• _Exercise objective_
An identical reprint of the entire listing below is expected.

• _Task inputs_
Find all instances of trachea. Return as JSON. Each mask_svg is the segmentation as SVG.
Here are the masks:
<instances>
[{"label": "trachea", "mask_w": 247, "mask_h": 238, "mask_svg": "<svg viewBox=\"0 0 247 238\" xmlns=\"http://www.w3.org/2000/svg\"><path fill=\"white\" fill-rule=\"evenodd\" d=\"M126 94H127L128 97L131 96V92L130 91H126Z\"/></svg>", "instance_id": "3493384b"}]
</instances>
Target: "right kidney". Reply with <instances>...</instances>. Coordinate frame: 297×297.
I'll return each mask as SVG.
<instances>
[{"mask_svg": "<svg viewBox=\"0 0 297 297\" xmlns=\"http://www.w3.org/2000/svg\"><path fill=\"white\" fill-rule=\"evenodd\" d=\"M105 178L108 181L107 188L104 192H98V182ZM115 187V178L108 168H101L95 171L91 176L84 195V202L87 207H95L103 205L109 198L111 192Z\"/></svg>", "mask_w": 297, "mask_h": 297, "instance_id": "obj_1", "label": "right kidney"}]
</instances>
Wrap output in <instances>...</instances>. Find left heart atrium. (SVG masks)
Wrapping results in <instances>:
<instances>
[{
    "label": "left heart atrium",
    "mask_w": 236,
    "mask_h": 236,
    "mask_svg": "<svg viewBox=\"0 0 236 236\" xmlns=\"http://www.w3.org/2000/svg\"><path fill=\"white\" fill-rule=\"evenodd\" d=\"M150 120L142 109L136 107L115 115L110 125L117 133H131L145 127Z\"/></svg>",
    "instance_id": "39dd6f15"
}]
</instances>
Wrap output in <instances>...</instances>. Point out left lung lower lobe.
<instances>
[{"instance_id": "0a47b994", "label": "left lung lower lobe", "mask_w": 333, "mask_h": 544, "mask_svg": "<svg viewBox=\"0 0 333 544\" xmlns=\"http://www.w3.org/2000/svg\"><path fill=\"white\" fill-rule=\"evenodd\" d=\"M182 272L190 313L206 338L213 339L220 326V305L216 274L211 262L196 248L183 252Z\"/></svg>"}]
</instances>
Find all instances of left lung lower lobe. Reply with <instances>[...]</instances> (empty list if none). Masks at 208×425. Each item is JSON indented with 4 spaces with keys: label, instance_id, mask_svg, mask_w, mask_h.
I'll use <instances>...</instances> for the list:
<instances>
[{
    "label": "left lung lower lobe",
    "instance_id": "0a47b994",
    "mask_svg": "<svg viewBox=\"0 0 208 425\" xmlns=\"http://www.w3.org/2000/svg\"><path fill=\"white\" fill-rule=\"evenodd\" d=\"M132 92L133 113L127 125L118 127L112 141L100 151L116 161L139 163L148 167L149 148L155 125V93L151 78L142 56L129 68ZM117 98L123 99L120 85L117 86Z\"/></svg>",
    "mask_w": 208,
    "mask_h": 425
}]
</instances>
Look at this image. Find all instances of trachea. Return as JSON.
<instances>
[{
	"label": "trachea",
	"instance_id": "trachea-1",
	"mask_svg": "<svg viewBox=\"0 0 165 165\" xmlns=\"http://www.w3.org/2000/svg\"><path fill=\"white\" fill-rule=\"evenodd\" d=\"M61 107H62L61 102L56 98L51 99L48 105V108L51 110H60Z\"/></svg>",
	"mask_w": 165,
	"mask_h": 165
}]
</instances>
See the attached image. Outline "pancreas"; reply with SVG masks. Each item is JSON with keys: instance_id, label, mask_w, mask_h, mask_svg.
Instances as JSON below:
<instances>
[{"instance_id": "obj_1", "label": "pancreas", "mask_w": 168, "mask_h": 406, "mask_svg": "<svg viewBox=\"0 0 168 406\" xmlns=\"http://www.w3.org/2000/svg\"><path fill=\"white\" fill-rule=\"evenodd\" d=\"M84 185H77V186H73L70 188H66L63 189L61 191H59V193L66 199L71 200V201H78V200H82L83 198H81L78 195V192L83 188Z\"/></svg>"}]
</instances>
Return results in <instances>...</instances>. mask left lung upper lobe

• _Completed exercise_
Find all instances of trachea. Return as JSON. Each mask_svg is the segmentation as SVG.
Here are the masks:
<instances>
[{"label": "trachea", "mask_w": 247, "mask_h": 238, "mask_svg": "<svg viewBox=\"0 0 247 238\" xmlns=\"http://www.w3.org/2000/svg\"><path fill=\"white\" fill-rule=\"evenodd\" d=\"M126 94H127L128 97L131 96V92L130 91H126Z\"/></svg>", "instance_id": "3493384b"}]
</instances>
Target: "right kidney". Reply with <instances>...</instances>. Coordinate frame: 297×297.
I'll return each mask as SVG.
<instances>
[{"mask_svg": "<svg viewBox=\"0 0 297 297\" xmlns=\"http://www.w3.org/2000/svg\"><path fill=\"white\" fill-rule=\"evenodd\" d=\"M105 178L108 181L107 188L104 192H98V182ZM115 187V178L108 168H101L95 171L91 176L84 195V202L87 207H95L103 205L109 198L111 192Z\"/></svg>", "mask_w": 297, "mask_h": 297, "instance_id": "obj_1", "label": "right kidney"}]
</instances>
Wrap output in <instances>...</instances>. Find left heart atrium. (SVG masks)
Wrapping results in <instances>:
<instances>
[{
    "label": "left heart atrium",
    "mask_w": 236,
    "mask_h": 236,
    "mask_svg": "<svg viewBox=\"0 0 236 236\" xmlns=\"http://www.w3.org/2000/svg\"><path fill=\"white\" fill-rule=\"evenodd\" d=\"M150 120L142 109L136 107L115 115L110 125L117 133H131L145 127Z\"/></svg>",
    "instance_id": "39dd6f15"
}]
</instances>
Wrap output in <instances>...</instances>. Point out left lung lower lobe.
<instances>
[{"instance_id": "0a47b994", "label": "left lung lower lobe", "mask_w": 333, "mask_h": 544, "mask_svg": "<svg viewBox=\"0 0 333 544\" xmlns=\"http://www.w3.org/2000/svg\"><path fill=\"white\" fill-rule=\"evenodd\" d=\"M182 272L190 313L206 338L213 339L220 326V305L216 274L211 262L196 248L183 252Z\"/></svg>"}]
</instances>
Find all instances of left lung lower lobe. Reply with <instances>[...]</instances> (empty list if none). Masks at 208×425. Each item is JSON indented with 4 spaces with keys: label, instance_id, mask_svg, mask_w, mask_h.
I'll use <instances>...</instances> for the list:
<instances>
[{
    "label": "left lung lower lobe",
    "instance_id": "0a47b994",
    "mask_svg": "<svg viewBox=\"0 0 208 425\" xmlns=\"http://www.w3.org/2000/svg\"><path fill=\"white\" fill-rule=\"evenodd\" d=\"M132 92L133 113L127 125L118 127L112 141L100 151L116 161L139 163L148 167L149 148L155 125V93L151 78L142 56L129 68ZM117 98L123 99L120 85L117 86Z\"/></svg>",
    "mask_w": 208,
    "mask_h": 425
}]
</instances>
Look at this image. Find all instances of trachea. Return as JSON.
<instances>
[{
	"label": "trachea",
	"instance_id": "trachea-1",
	"mask_svg": "<svg viewBox=\"0 0 165 165\" xmlns=\"http://www.w3.org/2000/svg\"><path fill=\"white\" fill-rule=\"evenodd\" d=\"M61 107H62L61 102L56 98L51 99L48 105V108L51 110H60Z\"/></svg>",
	"mask_w": 165,
	"mask_h": 165
}]
</instances>
See the attached image. Outline "pancreas"; reply with SVG masks. Each item is JSON with keys: instance_id, label, mask_w, mask_h, mask_svg.
Instances as JSON below:
<instances>
[{"instance_id": "obj_1", "label": "pancreas", "mask_w": 168, "mask_h": 406, "mask_svg": "<svg viewBox=\"0 0 168 406\" xmlns=\"http://www.w3.org/2000/svg\"><path fill=\"white\" fill-rule=\"evenodd\" d=\"M84 185H77V186H73L70 188H66L63 189L61 191H59V193L66 199L71 200V201H78V200H82L83 198H81L78 195V192L83 188Z\"/></svg>"}]
</instances>
Return results in <instances>...</instances>. mask left lung upper lobe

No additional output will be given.